Antonia Abbey, PhD—Sexual Assault Prevention

Member Highlight—April 2015

  • Antonia Abbey, PhD (aabbey@wayne.edu)
    • Professor, Department of Psychology, Wayne State University

What is the focus of your injury research and what are you currently working on?

I am broadly interested in understanding the causes of men’s sexual aggression against women, with an emphasis on how alcohol interacts with personality, attitudes, and past experience to increase some men’s likelihood of being sexually aggressive.  I go back and forth in my research between surveys and experiments.  With surveys, we can ask people about their experiences of sexual aggression and we find high rates reported in college and community samples. In experimental research, we can randomly assign participants to drink alcoholic or nonalcoholic beverages under controlled conditions and determine how intoxication affects their responses to various sexual scenarios.  Each method has complementary strengths and limitations, so when the findings converge, we have much more confidence in them.  Currently, I’m developing a virtual reality simulation that can be used in experimental studies.   

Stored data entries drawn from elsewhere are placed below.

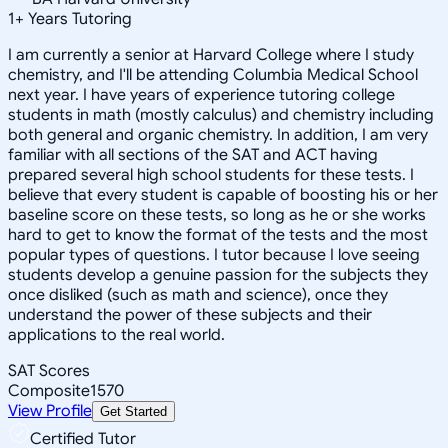
1
+
Years Tutoring
I am currently a senior at Harvard College where I study
chemistry, and I'll be attending Columbia Medical School
next year. I have years of experience tutoring college
students in math (mostly calculus) and chemistry including
both general and organic chemistry. In addition, I am very
familiar with all sections of the SAT and ACT having
prepared several high school students for these tests. I
believe that every student is capable of boosting his or her
baseline score on these tests, so long as he or she works
hard to get to know the format of the tests and the most
popular types of questions. I tutor because I love seeing
students develop a genuine passion for the subjects they
once disliked (such as math and science), once they
understand the power of these subjects and their
applications to the real world.
SAT Scores
Composite
1570
View Profile
Get Started
Certified Tutor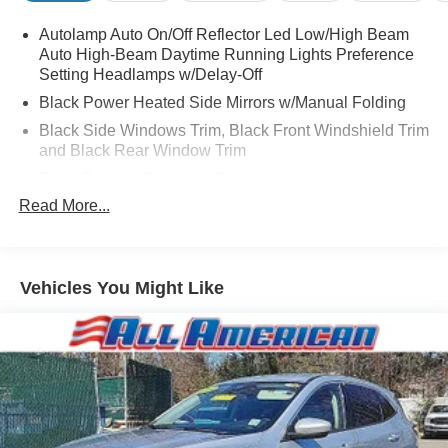
Autolamp Auto On/Off Reflector Led Low/High Beam
Auto High-Beam Daytime Running Lights Preference
Setting Headlamps w/Delay-Off
Black Power Heated Side Mirrors w/Manual Folding
Black Side Windows Trim, Black Front Windshield Trim
and Black Rear Window Trim
Body-Colored Door Handles
Read More...
Body-Colored Front Bumper
Body-Colored Rear Bumper w/Black Rub Strip/Fascia
Accent
Chrome Bodyside Insert, Black Bodyside Cladding and
Vehicles You Might Like
Black Wheel Well Trim
Compact Spare Tire Mounted Inside Under Cargo
Deep Tinted Glass
Fixed Rear Window w/Wiper, Heated Wiper Park and
Defroster
Galvanized Steel/Aluminum Panels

Click here to view Dr. Abbey’s WSU profile.

Why are you most interested in this area of research?

My training is in social psychology and I’ve always been fascinated by the interplay between the individual and the social environment. Most people are not aware of how much their behavior is influenced by subtle environmental and social cues. The current focus on bystander intervention in sexual assault prevention highlights this phenomenon. If enough people speak up when they see sexual harassment (on campus, at parties, at work, etc.), then social norms and behavior are likely to begin to change. 

What are the practical implications for your research?

Several recent studies by my research team and others demonstrate that there are different trajectories of perpetration over time: some men start in adolescence and continue in young adulthood, some start in adolescence and stop, while some don’t start until young adulthood. Determining the risk and protective factors associated with these different patterns has practical implications for developing prevention and treatment programs. We need more of these studies, but they suggest that hostile attitudes toward women, peer norms that encourage sexual objectification of women, alcohol expectancies, heavy drinking, and casual sexual attitudes and behaviors are potential targets for interventions.